• **Task goal**
Would you transcribe each entry exactly as it stands, omitting the pictures?

(Stored items)
>>>>>

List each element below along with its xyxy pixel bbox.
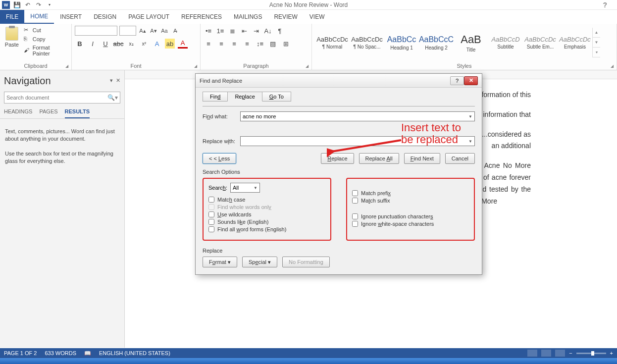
- superscript-button[interactable]: x²: [139, 39, 149, 49]
- tab-home[interactable]: HOME: [24, 10, 54, 24]
- match-case-checkbox[interactable]: Match case: [208, 197, 325, 203]
- tab-design[interactable]: DESIGN: [88, 10, 122, 24]
- copy-button[interactable]: ⎘Copy: [24, 36, 68, 43]
- clear-formatting-button[interactable]: A̶: [171, 26, 180, 35]
- font-size-input[interactable]: [119, 26, 136, 36]
- replace-with-input[interactable]: ▼: [240, 136, 475, 146]
- style-subtitle[interactable]: AaBbCcDSubtitle: [488, 28, 523, 57]
- replace-dropdown-icon[interactable]: ▼: [468, 139, 472, 144]
- align-left-button[interactable]: ≡: [204, 39, 213, 49]
- font-name-input[interactable]: [75, 26, 117, 36]
- replace-button[interactable]: Replace: [321, 153, 354, 164]
- nav-tab-headings[interactable]: HEADINGS: [4, 108, 32, 118]
- cut-button[interactable]: ✂Cut: [24, 27, 68, 34]
- undo-icon[interactable]: ↶: [24, 1, 32, 9]
- nav-tab-results[interactable]: RESULTS: [65, 108, 90, 118]
- styles-up-icon[interactable]: ▲: [593, 28, 600, 38]
- styles-down-icon[interactable]: ▼: [593, 38, 600, 48]
- status-proofing-icon[interactable]: 📖: [84, 350, 91, 357]
- font-launcher[interactable]: ◢: [194, 64, 199, 69]
- zoom-in-button[interactable]: +: [610, 350, 613, 356]
- nav-dropdown-icon[interactable]: ▾: [110, 77, 113, 84]
- line-spacing-button[interactable]: ↕≡: [255, 39, 265, 49]
- text-effects-button[interactable]: A: [152, 39, 162, 49]
- style-heading-2[interactable]: AaBbCcCHeading 2: [419, 28, 454, 57]
- format-button[interactable]: Format ▾: [203, 257, 237, 267]
- increase-indent-button[interactable]: ⇥: [251, 26, 261, 36]
- print-layout-button[interactable]: [541, 350, 551, 357]
- dialog-tab-find[interactable]: Find: [203, 92, 228, 102]
- tab-insert[interactable]: INSERT: [54, 10, 88, 24]
- shrink-font-button[interactable]: A▾: [149, 26, 158, 35]
- nav-close-icon[interactable]: ✕: [116, 77, 120, 84]
- status-language[interactable]: ENGLISH (UNITED STATES): [99, 350, 170, 356]
- tab-mailings[interactable]: MAILINGS: [228, 10, 268, 24]
- styles-scroll[interactable]: ▲▼▾: [592, 28, 600, 57]
- justify-button[interactable]: ≡: [242, 39, 252, 49]
- subscript-button[interactable]: x₂: [126, 39, 136, 49]
- special-button[interactable]: Special ▾: [242, 257, 277, 267]
- nav-tab-pages[interactable]: PAGES: [39, 108, 57, 118]
- borders-button[interactable]: ⊞: [281, 39, 291, 49]
- shading-button[interactable]: ▨: [268, 39, 278, 49]
- qat-more-icon[interactable]: ▾: [46, 1, 53, 9]
- multilevel-button[interactable]: ≣: [227, 26, 237, 36]
- replace-all-button[interactable]: Replace All: [359, 153, 399, 164]
- tab-view[interactable]: VIEW: [304, 10, 331, 24]
- find-dropdown-icon[interactable]: ▼: [468, 114, 472, 119]
- decrease-indent-button[interactable]: ⇤: [239, 26, 249, 36]
- change-case-button[interactable]: Aa: [160, 26, 169, 35]
- style-heading-1[interactable]: AaBbCcHeading 1: [384, 28, 419, 57]
- tab-review[interactable]: REVIEW: [268, 10, 303, 24]
- ignore-ws-checkbox[interactable]: Ignore white-space characters: [352, 221, 469, 227]
- search-icon[interactable]: 🔍▾: [107, 94, 118, 101]
- numbering-button[interactable]: 1≡: [215, 26, 225, 36]
- nav-search-box[interactable]: 🔍▾: [4, 92, 120, 104]
- help-icon[interactable]: ?: [603, 1, 607, 9]
- wildcards-checkbox[interactable]: Use wildcards: [208, 211, 325, 217]
- show-marks-button[interactable]: ¶: [275, 26, 285, 36]
- match-prefix-checkbox[interactable]: Match prefix: [352, 190, 469, 196]
- dialog-tab-goto[interactable]: Go To: [262, 92, 291, 102]
- dialog-close-button[interactable]: ✕: [464, 76, 478, 85]
- web-layout-button[interactable]: [555, 350, 565, 357]
- style--normal[interactable]: AaBbCcDc¶ Normal: [315, 28, 350, 57]
- highlight-button[interactable]: ab: [165, 39, 175, 49]
- tab-references[interactable]: REFERENCES: [175, 10, 228, 24]
- styles-more-icon[interactable]: ▾: [593, 48, 600, 57]
- word-forms-checkbox[interactable]: Find all word forms (English): [208, 226, 325, 232]
- dialog-help-button[interactable]: ?: [450, 76, 464, 85]
- taskbar[interactable]: [0, 358, 617, 364]
- bold-button[interactable]: B: [75, 39, 85, 49]
- align-center-button[interactable]: ≡: [216, 39, 226, 49]
- style-emphasis[interactable]: AaBbCcDcEmphasis: [558, 28, 592, 57]
- search-direction-select[interactable]: All ▼: [230, 183, 260, 193]
- replace-with-field[interactable]: [243, 138, 468, 144]
- find-what-input[interactable]: ▼: [240, 111, 475, 121]
- font-color-button[interactable]: A: [178, 39, 188, 49]
- find-what-field[interactable]: [243, 113, 468, 119]
- cancel-button[interactable]: Cancel: [445, 153, 475, 164]
- style-title[interactable]: AaBTitle: [454, 28, 488, 57]
- status-page[interactable]: PAGE 1 OF 2: [4, 350, 37, 356]
- style--no-spac-[interactable]: AaBbCcDc¶ No Spac...: [350, 28, 384, 57]
- sounds-like-checkbox[interactable]: Sounds like (English): [208, 219, 325, 225]
- zoom-slider[interactable]: [576, 353, 606, 354]
- search-input[interactable]: [6, 95, 107, 101]
- align-right-button[interactable]: ≡: [229, 39, 239, 49]
- bullets-button[interactable]: •≡: [204, 26, 213, 36]
- paste-button[interactable]: Paste: [3, 26, 21, 59]
- redo-icon[interactable]: ↷: [35, 1, 43, 9]
- find-next-button[interactable]: Find Next: [404, 153, 440, 164]
- style-subtle-em-[interactable]: AaBbCcDcSubtle Em...: [523, 28, 558, 57]
- save-icon[interactable]: 💾: [13, 1, 21, 9]
- less-button[interactable]: < < Less: [203, 153, 236, 164]
- status-words[interactable]: 633 WORDS: [45, 350, 76, 356]
- paragraph-launcher[interactable]: ◢: [306, 64, 310, 69]
- strikethrough-button[interactable]: abc: [113, 39, 123, 49]
- zoom-out-button[interactable]: −: [569, 350, 572, 356]
- underline-button[interactable]: U: [101, 39, 110, 49]
- format-painter-button[interactable]: 🖌Format Painter: [24, 45, 68, 56]
- sort-button[interactable]: A↓: [263, 26, 273, 36]
- ignore-punct-checkbox[interactable]: Ignore punctuation characters: [352, 213, 469, 219]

<<<<<

• **Response for this exercise**
List each element below along with its xyxy pixel bbox.
- superscript-button[interactable]: x²: [139, 39, 149, 49]
- tab-home[interactable]: HOME: [24, 10, 54, 24]
- match-case-checkbox[interactable]: Match case: [208, 197, 325, 203]
- tab-design[interactable]: DESIGN: [88, 10, 122, 24]
- copy-button[interactable]: ⎘Copy: [24, 36, 68, 43]
- clear-formatting-button[interactable]: A̶: [171, 26, 180, 35]
- font-size-input[interactable]: [119, 26, 136, 36]
- replace-with-input[interactable]: ▼: [240, 136, 475, 146]
- style-subtitle[interactable]: AaBbCcDSubtitle: [488, 28, 523, 57]
- replace-dropdown-icon[interactable]: ▼: [468, 139, 472, 144]
- align-left-button[interactable]: ≡: [204, 39, 213, 49]
- font-name-input[interactable]: [75, 26, 117, 36]
- replace-button[interactable]: Replace: [321, 153, 354, 164]
- nav-tab-headings[interactable]: HEADINGS: [4, 108, 32, 118]
- cut-button[interactable]: ✂Cut: [24, 27, 68, 34]
- undo-icon[interactable]: ↶: [24, 1, 32, 9]
- nav-tab-results[interactable]: RESULTS: [65, 108, 90, 118]
- styles-up-icon[interactable]: ▲: [593, 28, 600, 38]
- styles-down-icon[interactable]: ▼: [593, 38, 600, 48]
- status-proofing-icon[interactable]: 📖: [84, 350, 91, 357]
- font-launcher[interactable]: ◢: [194, 64, 199, 69]
- zoom-in-button[interactable]: +: [610, 350, 613, 356]
- nav-dropdown-icon[interactable]: ▾: [110, 77, 113, 84]
- line-spacing-button[interactable]: ↕≡: [255, 39, 265, 49]
- text-effects-button[interactable]: A: [152, 39, 162, 49]
- style-heading-2[interactable]: AaBbCcCHeading 2: [419, 28, 454, 57]
- format-button[interactable]: Format ▾: [203, 257, 237, 267]
- increase-indent-button[interactable]: ⇥: [251, 26, 261, 36]
- print-layout-button[interactable]: [541, 350, 551, 357]
- dialog-tab-find[interactable]: Find: [203, 92, 228, 102]
- tab-insert[interactable]: INSERT: [54, 10, 88, 24]
- shrink-font-button[interactable]: A▾: [149, 26, 158, 35]
- nav-close-icon[interactable]: ✕: [116, 77, 120, 84]
- status-language[interactable]: ENGLISH (UNITED STATES): [99, 350, 170, 356]
- tab-mailings[interactable]: MAILINGS: [228, 10, 268, 24]
- styles-scroll[interactable]: ▲▼▾: [592, 28, 600, 57]
- justify-button[interactable]: ≡: [242, 39, 252, 49]
- subscript-button[interactable]: x₂: [126, 39, 136, 49]
- special-button[interactable]: Special ▾: [242, 257, 277, 267]
- nav-tab-pages[interactable]: PAGES: [39, 108, 57, 118]
- borders-button[interactable]: ⊞: [281, 39, 291, 49]
- shading-button[interactable]: ▨: [268, 39, 278, 49]
- qat-more-icon[interactable]: ▾: [46, 1, 53, 9]
- multilevel-button[interactable]: ≣: [227, 26, 237, 36]
- replace-all-button[interactable]: Replace All: [359, 153, 399, 164]
- tab-view[interactable]: VIEW: [304, 10, 331, 24]
- find-dropdown-icon[interactable]: ▼: [468, 114, 472, 119]
- decrease-indent-button[interactable]: ⇤: [239, 26, 249, 36]
- change-case-button[interactable]: Aa: [160, 26, 169, 35]
- style-heading-1[interactable]: AaBbCcHeading 1: [384, 28, 419, 57]
- tab-review[interactable]: REVIEW: [268, 10, 303, 24]
- ignore-ws-checkbox[interactable]: Ignore white-space characters: [352, 221, 469, 227]
- search-icon[interactable]: 🔍▾: [107, 94, 118, 101]
- numbering-button[interactable]: 1≡: [215, 26, 225, 36]
- nav-search-box[interactable]: 🔍▾: [4, 92, 120, 104]
- help-icon[interactable]: ?: [603, 1, 607, 9]
- wildcards-checkbox[interactable]: Use wildcards: [208, 211, 325, 217]
- show-marks-button[interactable]: ¶: [275, 26, 285, 36]
- match-prefix-checkbox[interactable]: Match prefix: [352, 190, 469, 196]
- dialog-tab-goto[interactable]: Go To: [262, 92, 291, 102]
- dialog-close-button[interactable]: ✕: [464, 76, 478, 85]
- web-layout-button[interactable]: [555, 350, 565, 357]
- style--normal[interactable]: AaBbCcDc¶ Normal: [315, 28, 350, 57]
- highlight-button[interactable]: ab: [165, 39, 175, 49]
- tab-references[interactable]: REFERENCES: [175, 10, 228, 24]
- styles-more-icon[interactable]: ▾: [593, 48, 600, 57]
- word-forms-checkbox[interactable]: Find all word forms (English): [208, 226, 325, 232]
- dialog-help-button[interactable]: ?: [450, 76, 464, 85]
- taskbar[interactable]: [0, 358, 617, 364]
- bold-button[interactable]: B: [75, 39, 85, 49]
- align-center-button[interactable]: ≡: [216, 39, 226, 49]
- style-emphasis[interactable]: AaBbCcDcEmphasis: [558, 28, 592, 57]
- search-direction-select[interactable]: All ▼: [230, 183, 260, 193]
- replace-with-field[interactable]: [243, 138, 468, 144]
- find-what-input[interactable]: ▼: [240, 111, 475, 121]
- font-color-button[interactable]: A: [178, 39, 188, 49]
- find-what-field[interactable]: [243, 113, 468, 119]
- cancel-button[interactable]: Cancel: [445, 153, 475, 164]
- style-title[interactable]: AaBTitle: [454, 28, 488, 57]
- status-page[interactable]: PAGE 1 OF 2: [4, 350, 37, 356]
- style--no-spac-[interactable]: AaBbCcDc¶ No Spac...: [350, 28, 384, 57]
- sounds-like-checkbox[interactable]: Sounds like (English): [208, 219, 325, 225]
- zoom-slider[interactable]: [576, 353, 606, 354]
- search-input[interactable]: [6, 95, 107, 101]
- align-right-button[interactable]: ≡: [229, 39, 239, 49]
- bullets-button[interactable]: •≡: [204, 26, 213, 36]
- paste-button[interactable]: Paste: [3, 26, 21, 59]
- redo-icon[interactable]: ↷: [35, 1, 43, 9]
- find-next-button[interactable]: Find Next: [404, 153, 440, 164]
- style-subtle-em-[interactable]: AaBbCcDcSubtle Em...: [523, 28, 558, 57]
- save-icon[interactable]: 💾: [13, 1, 21, 9]
- less-button[interactable]: < < Less: [203, 153, 236, 164]
- status-words[interactable]: 633 WORDS: [45, 350, 76, 356]
- paragraph-launcher[interactable]: ◢: [306, 64, 310, 69]
- strikethrough-button[interactable]: abc: [113, 39, 123, 49]
- zoom-out-button[interactable]: −: [569, 350, 572, 356]
- underline-button[interactable]: U: [101, 39, 110, 49]
- format-painter-button[interactable]: 🖌Format Painter: [24, 45, 68, 56]
- sort-button[interactable]: A↓: [263, 26, 273, 36]
- ignore-punct-checkbox[interactable]: Ignore punctuation characters: [352, 213, 469, 219]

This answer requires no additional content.